* WORK REQUIRED *
Type the records out again in full, exactly.

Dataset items
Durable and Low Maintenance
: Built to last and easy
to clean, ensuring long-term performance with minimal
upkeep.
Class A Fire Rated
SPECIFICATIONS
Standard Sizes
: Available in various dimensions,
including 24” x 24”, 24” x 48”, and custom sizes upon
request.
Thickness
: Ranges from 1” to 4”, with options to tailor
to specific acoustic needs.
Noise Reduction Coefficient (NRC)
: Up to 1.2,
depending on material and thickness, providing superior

* WORKED SOLUTION *
Durable and Low Maintenance
: Built to last and easy
to clean, ensuring long-term performance with minimal
upkeep.
Class A Fire Rated
SPECIFICATIONS
Standard Sizes
: Available in various dimensions,
including 24” x 24”, 24” x 48”, and custom sizes upon
request.
Thickness
: Ranges from 1” to 4”, with options to tailor
to specific acoustic needs.
Noise Reduction Coefficient (NRC)
: Up to 1.2,
depending on material and thickness, providing superior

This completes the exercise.